В шестнадцатом году, да, вдвоем с Аруке… Вдвоем ли? Нет. Бесчисленное множество людей… киргизы… да, киргизы, оставившие родные места, несчастные, незадачливые… да, горестная пора, и мы идем вместе со всеми…
Но это потом, а раньше?
Аруке, Жайнак… Когда слышу их имена, сердце, вздрагивает. Почему я убил Жайнака?.. Назову ли это убийством? Нужно ли было убить его?..

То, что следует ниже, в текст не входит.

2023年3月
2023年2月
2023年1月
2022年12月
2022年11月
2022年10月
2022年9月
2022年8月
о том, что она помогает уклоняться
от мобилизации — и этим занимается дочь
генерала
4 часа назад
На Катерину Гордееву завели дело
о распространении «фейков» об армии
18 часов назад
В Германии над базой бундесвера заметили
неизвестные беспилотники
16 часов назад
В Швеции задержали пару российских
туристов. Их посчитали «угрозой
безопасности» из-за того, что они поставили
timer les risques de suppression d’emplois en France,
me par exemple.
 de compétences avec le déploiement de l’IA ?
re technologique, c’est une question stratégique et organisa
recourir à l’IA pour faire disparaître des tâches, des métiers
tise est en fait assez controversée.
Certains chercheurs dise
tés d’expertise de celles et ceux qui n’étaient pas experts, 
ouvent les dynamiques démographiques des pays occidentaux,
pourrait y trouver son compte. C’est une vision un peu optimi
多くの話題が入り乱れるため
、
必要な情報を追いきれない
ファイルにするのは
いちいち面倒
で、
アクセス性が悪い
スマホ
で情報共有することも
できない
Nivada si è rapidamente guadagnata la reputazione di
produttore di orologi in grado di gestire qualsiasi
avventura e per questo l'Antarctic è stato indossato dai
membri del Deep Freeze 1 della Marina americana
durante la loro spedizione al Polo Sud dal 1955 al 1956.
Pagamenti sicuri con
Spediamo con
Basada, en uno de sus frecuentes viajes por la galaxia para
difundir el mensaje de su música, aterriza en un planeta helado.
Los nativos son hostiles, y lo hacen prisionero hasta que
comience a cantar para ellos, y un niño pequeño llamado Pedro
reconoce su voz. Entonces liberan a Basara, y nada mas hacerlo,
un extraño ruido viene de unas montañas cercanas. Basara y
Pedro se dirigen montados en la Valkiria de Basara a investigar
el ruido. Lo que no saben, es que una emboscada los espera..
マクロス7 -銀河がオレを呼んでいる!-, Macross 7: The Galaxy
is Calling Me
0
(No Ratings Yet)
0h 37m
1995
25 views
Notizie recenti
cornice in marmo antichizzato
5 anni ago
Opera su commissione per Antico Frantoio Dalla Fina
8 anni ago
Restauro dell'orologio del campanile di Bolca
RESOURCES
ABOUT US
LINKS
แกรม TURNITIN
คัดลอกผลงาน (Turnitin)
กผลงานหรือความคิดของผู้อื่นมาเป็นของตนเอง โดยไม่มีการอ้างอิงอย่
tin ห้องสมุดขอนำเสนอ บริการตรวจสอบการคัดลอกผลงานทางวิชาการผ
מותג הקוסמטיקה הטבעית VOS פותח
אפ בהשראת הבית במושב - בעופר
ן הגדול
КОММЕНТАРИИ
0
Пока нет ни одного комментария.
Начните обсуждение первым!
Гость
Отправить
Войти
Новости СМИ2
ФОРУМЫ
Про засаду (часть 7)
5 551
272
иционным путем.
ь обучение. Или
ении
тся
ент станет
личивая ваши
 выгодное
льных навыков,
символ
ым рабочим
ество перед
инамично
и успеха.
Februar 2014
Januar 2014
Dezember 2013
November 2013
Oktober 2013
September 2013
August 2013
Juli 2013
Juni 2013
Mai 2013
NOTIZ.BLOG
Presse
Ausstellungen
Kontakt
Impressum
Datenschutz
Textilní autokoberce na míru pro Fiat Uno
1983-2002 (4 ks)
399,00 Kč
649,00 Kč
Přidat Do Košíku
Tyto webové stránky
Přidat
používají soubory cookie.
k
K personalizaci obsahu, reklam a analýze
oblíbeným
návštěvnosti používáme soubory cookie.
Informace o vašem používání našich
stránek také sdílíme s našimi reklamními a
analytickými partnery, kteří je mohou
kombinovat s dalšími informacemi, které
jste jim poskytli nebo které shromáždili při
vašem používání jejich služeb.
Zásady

Когда видел его – отворачивался брезгливо… Эх, черт возьми, ходил неряхой, неуклюже торчал на коне. На голове носил тебетей, отороченный куницей, говорил как мужчина… имел жену, – однако кто бы назвал мужчиной? Скорее – бабой. Нет, где уж ему до женщины – оказался тварью… Была женщина Бирмыскал, достойная управлять людьми, не уступавшая никому в слове, ум ее признавал народ… Была Калыча, – защищая достоинство женщины, разбила голову волостному. Жайнака не назову человеком… Нужно ли было убивать тварь? За это убил? Нет. Это ведь случилось до Аруке?.. Раньше или… нет, знал уже Аруке. Помню… Ходила к ручью, слушала мои песни… Заглядывался на нее. Уже после услышал – живет в юрте Кашкоро, молодая невестка бая… Жена Жайнака… Как же все началось?.. Скрылась, исчезла Калыча… Волостной перешел на сторону Кашкоро, стал поддерживать врага Батыркула… Батыркул начал покрикивать, вымещать на мне неудачу… из-за меня, мол, обжегся на Бурмакан. На ком было выместить мне?.. Но не только, не только это… Издали любовался молодкой – да, заглядывался на нее… А потом уж не только издали… Правда, из-за этого и убил. Должен был убить. Убийство байского сынка, молодого зверя, можно считать виной? Если бы Жайнак воскрес, показался мне на глаза, – кажется, и сейчас бы убил его… Ох, а каким был баловнем, собака! Чапан из белого шелка – у кого еще был такой? Насытившись, пообедав, ленясь подняться, вытирал руки об этот самый шелк, потом капризничал, требуя новую одежду. Человек ли он? Лучше бы не родился. Чтобы ему воскреснуть свиньей! Так скажу – был из тех, которые пачкают имя киргизов. Разве достоин был Аруке? Лучшей из женщин? Быть достойным ее… Да, убив Жайнака, я бежал с Аруке в горы, там нас приютил и спас Токтор… Был знаменитый охотник… Пока жили мы с Аруке в его доме, был для нас как отец… Потом, в шестнадцатом, началось восстание против царя… Токтор погиб. Аруке заняла его место – смело говорила с народом, призывала к борьбе за свободу… Но я сам-то? Нет, нужно говорить правду, какой я был муж! Мог спать в объятиях жены, с утра до вечера кстати и некстати покрикивать: «Эй, сделай так, а вот это – вот так!» – но быть ей мужем, отцом, советчиком, головою, глазами, защитой, помощником? Не было во мне ничего такого… Хотя разве я виноват? Что к тому времени видел в жизни? Родители умерли, оставив меня ребенком, не успев обучить уму-разуму. Могу сказать – человеком стал позже, увидев горе народа…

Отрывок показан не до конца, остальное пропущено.